Circle Explains Why It Didn’t Freeze Stolen USDC in the $275 Million Drift Hack
Circle’s Chief Strategy Officer Dante Disparte revealed a direct protection of the firm’s authority to freeze USDC (USDC), naming the $270 million Drift Protocol exploit as the catalyst.
The blog publish and a separate X assertion adopted weeks of criticism from onchain investigator ZachXBT, who accused Circle of inaction whereas stolen funds moved by means of its Cross-Chain Transfer Protocol.
Circle Responds to Freeze Criticism
Circle framed its freeze functionality as a compliance obligation quite than a discretionary instrument. He wrote that USDC freezes occur solely when the regulation compels motion by means of a proper course of.
When Circle freezes USDC, it isn’t as a result of we have now determined, unilaterally or arbitrarily, that somebody’s property needs to be taken from them.
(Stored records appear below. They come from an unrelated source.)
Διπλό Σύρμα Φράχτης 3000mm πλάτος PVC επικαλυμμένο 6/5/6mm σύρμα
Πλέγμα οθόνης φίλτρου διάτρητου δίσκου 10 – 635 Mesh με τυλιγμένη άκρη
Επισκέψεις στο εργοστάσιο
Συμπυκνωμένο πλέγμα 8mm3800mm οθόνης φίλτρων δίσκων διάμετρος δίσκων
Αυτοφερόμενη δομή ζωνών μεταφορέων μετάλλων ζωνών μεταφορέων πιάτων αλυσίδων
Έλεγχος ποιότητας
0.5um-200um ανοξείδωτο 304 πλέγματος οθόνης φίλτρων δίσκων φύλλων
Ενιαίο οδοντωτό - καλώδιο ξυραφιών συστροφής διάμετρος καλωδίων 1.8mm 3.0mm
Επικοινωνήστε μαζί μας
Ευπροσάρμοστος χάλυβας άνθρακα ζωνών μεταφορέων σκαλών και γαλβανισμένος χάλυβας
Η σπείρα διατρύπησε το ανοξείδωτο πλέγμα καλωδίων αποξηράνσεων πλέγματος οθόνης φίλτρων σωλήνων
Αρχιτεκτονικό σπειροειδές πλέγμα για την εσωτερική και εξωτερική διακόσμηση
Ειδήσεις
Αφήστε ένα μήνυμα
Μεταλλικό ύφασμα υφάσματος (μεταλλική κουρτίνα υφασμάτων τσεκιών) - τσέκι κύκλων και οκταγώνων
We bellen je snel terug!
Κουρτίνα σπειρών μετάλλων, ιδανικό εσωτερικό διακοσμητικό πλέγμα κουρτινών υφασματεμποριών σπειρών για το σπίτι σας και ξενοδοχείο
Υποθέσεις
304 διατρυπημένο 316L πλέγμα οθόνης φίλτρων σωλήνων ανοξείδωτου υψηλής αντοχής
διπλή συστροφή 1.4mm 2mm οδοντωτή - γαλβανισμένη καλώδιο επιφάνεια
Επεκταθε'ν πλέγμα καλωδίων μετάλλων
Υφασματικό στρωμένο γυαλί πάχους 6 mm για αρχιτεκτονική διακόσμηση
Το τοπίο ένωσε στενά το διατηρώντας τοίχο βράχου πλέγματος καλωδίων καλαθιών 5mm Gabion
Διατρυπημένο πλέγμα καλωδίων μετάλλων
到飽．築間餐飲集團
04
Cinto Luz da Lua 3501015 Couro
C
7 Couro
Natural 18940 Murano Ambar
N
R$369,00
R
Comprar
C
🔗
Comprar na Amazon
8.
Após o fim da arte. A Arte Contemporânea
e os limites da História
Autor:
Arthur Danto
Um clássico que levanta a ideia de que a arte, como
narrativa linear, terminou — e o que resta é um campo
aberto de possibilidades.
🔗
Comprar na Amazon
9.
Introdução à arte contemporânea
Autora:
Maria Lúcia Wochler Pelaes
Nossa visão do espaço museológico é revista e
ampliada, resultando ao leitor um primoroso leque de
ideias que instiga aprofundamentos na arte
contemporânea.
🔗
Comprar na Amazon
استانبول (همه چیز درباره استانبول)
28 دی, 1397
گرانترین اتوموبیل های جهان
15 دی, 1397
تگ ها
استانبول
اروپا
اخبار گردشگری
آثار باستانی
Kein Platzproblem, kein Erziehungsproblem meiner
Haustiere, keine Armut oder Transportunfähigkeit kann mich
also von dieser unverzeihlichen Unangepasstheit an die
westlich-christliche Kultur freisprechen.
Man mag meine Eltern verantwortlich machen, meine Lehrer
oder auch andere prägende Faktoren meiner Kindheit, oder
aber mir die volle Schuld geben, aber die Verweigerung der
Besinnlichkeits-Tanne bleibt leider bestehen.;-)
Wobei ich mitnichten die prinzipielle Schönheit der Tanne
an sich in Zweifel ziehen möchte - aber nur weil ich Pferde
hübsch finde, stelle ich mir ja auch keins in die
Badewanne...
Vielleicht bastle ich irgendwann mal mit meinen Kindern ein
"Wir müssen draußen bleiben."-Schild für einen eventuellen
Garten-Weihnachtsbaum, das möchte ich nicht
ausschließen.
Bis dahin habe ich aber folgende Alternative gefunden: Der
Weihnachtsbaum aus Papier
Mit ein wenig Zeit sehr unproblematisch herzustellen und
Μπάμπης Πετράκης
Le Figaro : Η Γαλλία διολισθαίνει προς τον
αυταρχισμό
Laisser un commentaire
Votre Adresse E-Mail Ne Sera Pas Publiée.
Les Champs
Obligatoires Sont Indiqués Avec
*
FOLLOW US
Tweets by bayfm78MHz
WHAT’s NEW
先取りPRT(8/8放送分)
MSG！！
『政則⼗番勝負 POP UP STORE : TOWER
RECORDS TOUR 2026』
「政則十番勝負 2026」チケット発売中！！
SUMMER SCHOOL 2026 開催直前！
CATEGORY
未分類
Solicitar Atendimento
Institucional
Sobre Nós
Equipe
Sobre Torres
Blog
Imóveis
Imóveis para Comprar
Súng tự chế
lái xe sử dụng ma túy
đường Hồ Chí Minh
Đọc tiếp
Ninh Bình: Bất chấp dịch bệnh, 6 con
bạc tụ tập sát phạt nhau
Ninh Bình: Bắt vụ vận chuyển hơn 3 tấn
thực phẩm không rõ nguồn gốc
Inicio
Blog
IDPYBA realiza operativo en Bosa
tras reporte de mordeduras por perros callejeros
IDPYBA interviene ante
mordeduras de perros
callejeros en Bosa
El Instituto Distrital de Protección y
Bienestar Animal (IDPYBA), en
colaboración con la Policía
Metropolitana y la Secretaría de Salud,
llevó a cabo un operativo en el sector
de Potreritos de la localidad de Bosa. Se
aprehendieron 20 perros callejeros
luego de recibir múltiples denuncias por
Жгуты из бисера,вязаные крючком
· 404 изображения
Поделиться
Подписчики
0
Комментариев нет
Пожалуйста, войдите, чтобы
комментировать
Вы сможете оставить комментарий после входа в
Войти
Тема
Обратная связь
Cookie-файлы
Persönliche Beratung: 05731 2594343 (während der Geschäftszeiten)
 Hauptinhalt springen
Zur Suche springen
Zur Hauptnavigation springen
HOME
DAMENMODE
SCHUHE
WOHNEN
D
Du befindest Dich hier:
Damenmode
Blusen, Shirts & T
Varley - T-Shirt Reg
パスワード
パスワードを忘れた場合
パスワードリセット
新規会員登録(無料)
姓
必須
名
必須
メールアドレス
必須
It is as a result of the regulation requires us to behave,” wrote Disparte in a weblog.
The assertion appeared to deal with ZachXBT’s earlier accusation that Circle didn’t freeze stolen USDC throughout the April 1 exploit.
The investigator had famous that a whole lot of thousands and thousands in USDC moved from Solana (SOL) to Ethereum (ETH) by way of CCTP throughout U.S. enterprise hours with out intervention.
Disparte additionally acknowledged a stress acquainted to the crypto business. He argued that the identical framework defending holders from arbitrary interference additionally limits how briskly an issuer can act throughout an energetic exploit.
Disparte Pushes for Faster Legal Frameworks
Beyond defending current insurance policies, Disparte referred to as for brand new authorized buildings that might enable issuers and exchanges to reply extra shortly to theft with out creating overreach dangers.
He stated the instruments to intervene exist, however the authorized authorization for fast, coordinated motion doesn’t.
He pointed to the GENIUS Act and the CLARITY Act as automobiles for codifying these requirements. The U.S. Treasury Department is already advancing rulemaking to implement the GENIUS Act, with the FDIC approving a proposed rule on April 7.
In a parallel transfer, Disparte revealed an op-ed urging the UK to assert a second-mover benefit in stablecoin regulation.
He argued that combining elements of Europe’s Markets in Crypto-Assets Regulation (MiCA) with the GENIUS Act framework might place London as a aggressive hub.
The distinction between aggressive civil enforcement and perceived inaction in the face of a confirmed exploit stays a focus for critics questioning how regulated issuers train their freeze authority.
The publish Circle Explains Why It Didn’t Freeze Stolen USDC in the $275 Million Drift Hack appeared first on BeInCrypto.